In reliance on Robles, supra, 23 Cal.4th 1106, appellant also argues that there was insufficient evidence to establish that he actively participated in a criminal street gang or specifically intended to promote, further, or assist in any criminal conduct by gang members. In particular, he argues that the prosecution produced no law enforcement documentation of his gang membership, he did not admit to gang membership and the rap lyrics introduced referred to generic Nortenos, not the "Norteno Gang of East Palo Alto."
In Robles, the prosecution presented evidence that the defendant was a member of a criminal street gang, La Mirada Locos. But the prosecution presented no evidence of the defendant's " 'knowledge that its members engage in or have engaged in a pattern of criminal gang activity' and 'willfully promot[ing], further[ing], or assist[ing] in any felonious criminal conduct by members of that gang.' (§ 186.22(a).)" (Robles, supra, 23 Cal.4th at p. 1115.) Thus, the Supreme Court concluded the prosecution failed to establish that the defendant was " 'an active participant in a criminal street gang, as defined in subdivision (a) of Section 186.22.' " (Ibid.) Robles is factually distinguishable.

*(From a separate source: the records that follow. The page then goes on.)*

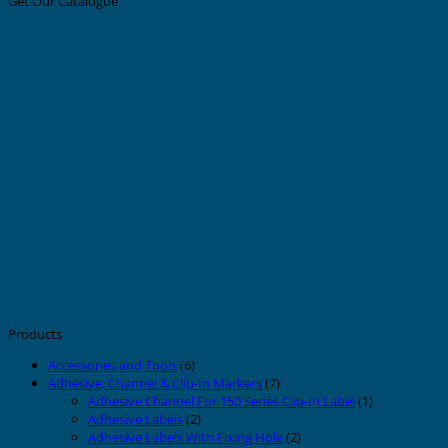
Get Our Catalogue
Products
Accessories and Tools
(6)
Adhesive, Channel & Clip-In Markers
(7)
Adhesive Channel For 150 Series Clip-In Label
(1)
Adhesive Labels
(2)
Adhesive Labels With Fixing Hole
(2)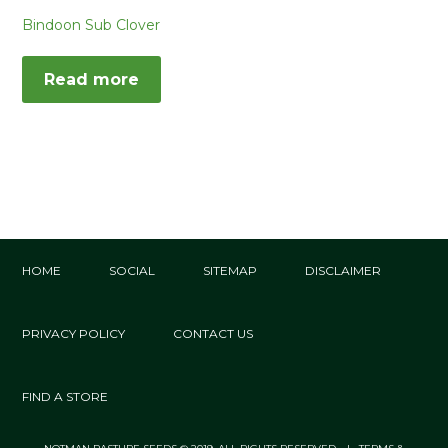
Bindoon Sub Clover
Read more
HOME
SOCIAL
SITEMAP
DISCLAIMER
PRIVACY POLICY
CONTACT US
FIND A STORE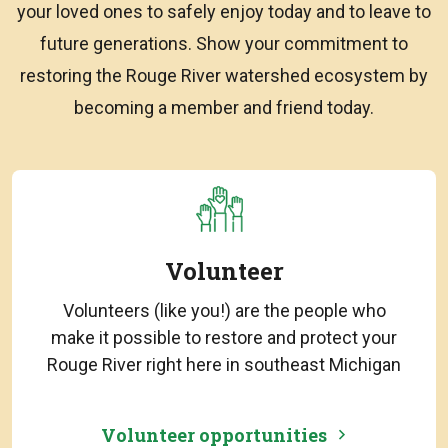
your loved ones to safely enjoy today and to leave to
future generations. Show your commitment to
restoring the Rouge River watershed ecosystem by
becoming a member and friend today.
Volunteer
Volunteers (like you!) are the people who
make it possible to restore and protect your
Rouge River right here in southeast Michigan
Volunteer opportunities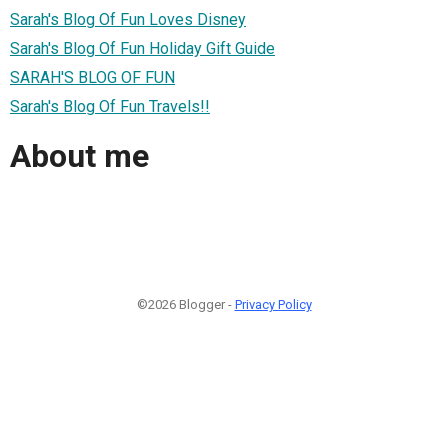
Sarah's Blog Of Fun Loves Disney
Sarah's Blog Of Fun Holiday Gift Guide
SARAH'S BLOG OF FUN
Sarah's Blog Of Fun Travels!!
About me
©2026 Blogger -
Privacy Policy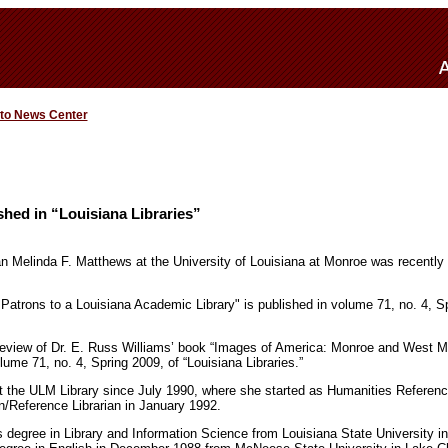
 to News Center
shed in “Louisiana Libraries”
ian Melinda F. Matthews at the University of Louisiana at Monroe was recently 
 Patrons to a Louisiana Academic Library" is published in volume 71, no. 4, Sp
review of Dr. E. Russ Williams’ book “Images of America: Monroe and West Mo
lume 71, no. 4, Spring 2009, of “Louisiana Libraries.”
 the ULM Library since July 1990, where she started as Humanities Reference
n/Reference Librarian in January 1992.
 degree in Library and Information Science from Louisiana State University 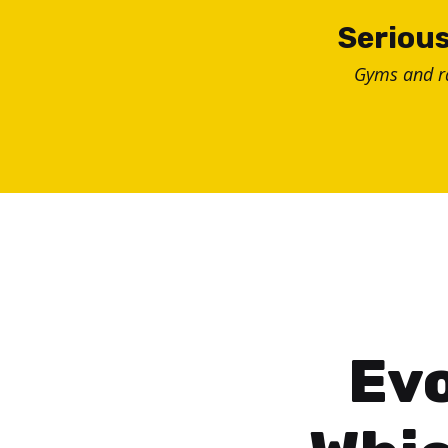
Skip
Serious
to
Gyms and 
content
Evo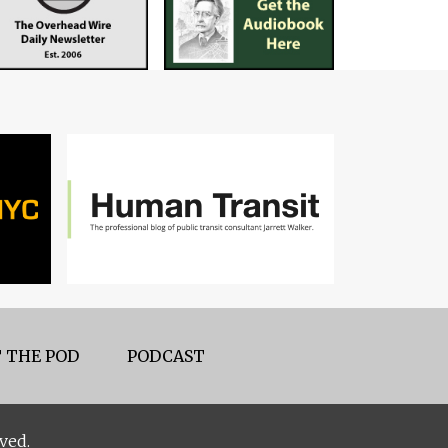
 THE POD
PODCAST
ved.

As we noted previously there was sufficient evidence to establish that the Norteno gang was a criminal street gang and that various Norteno gang subsets existed in San Mateo County, including East Palo Alto, Redwood City, and Menlo Park. Soares based his opinion regarding appellant's membership in the Norteno gang on various factors, including, appellant's tattoos, clothing, comments to and questions of Lopez, and the lyrics on the CD appellant gave Gonzales. According to Soares, the lyrics contained references to Nortenos attacking and killing Surenos, narcotics trafficking, committing crimes for the gang, using guns and utilizing police scanners to know where police are. This evidence is sufficient to establish appellant had knowledge that Norteno gang members engage in or have engaged in a pattern of criminal gang activity and willfully promoted, furthered, or assisted in any felonious criminal conduct by members of that gang. (§186.22.)
III. Appellant's Sentence Does Not Constitute Cruel and Unusual Punishment
Appellant contends that his 20-year sentence "violates the precepts" in Graham v. Florida (2010) _____ U.S. _____ (Graham) and constitutes cruel and unusual punishment under the federal and state Constitutions and because he was only 16 years old at the time of the shooting and had no prior criminal record. He also argues that, to the extent the claim was waived because it was not raised below, defense counsel rendered ineffective assistance of counsel. Although appellant has waived the claim by failing to raise it in the trial court (see People v. Burgener (2003) 29 Cal.4th 833, 886887; People v. Pecci (1999) 72 Cal.App.4th 1500, 1503), we address the claim on the merits.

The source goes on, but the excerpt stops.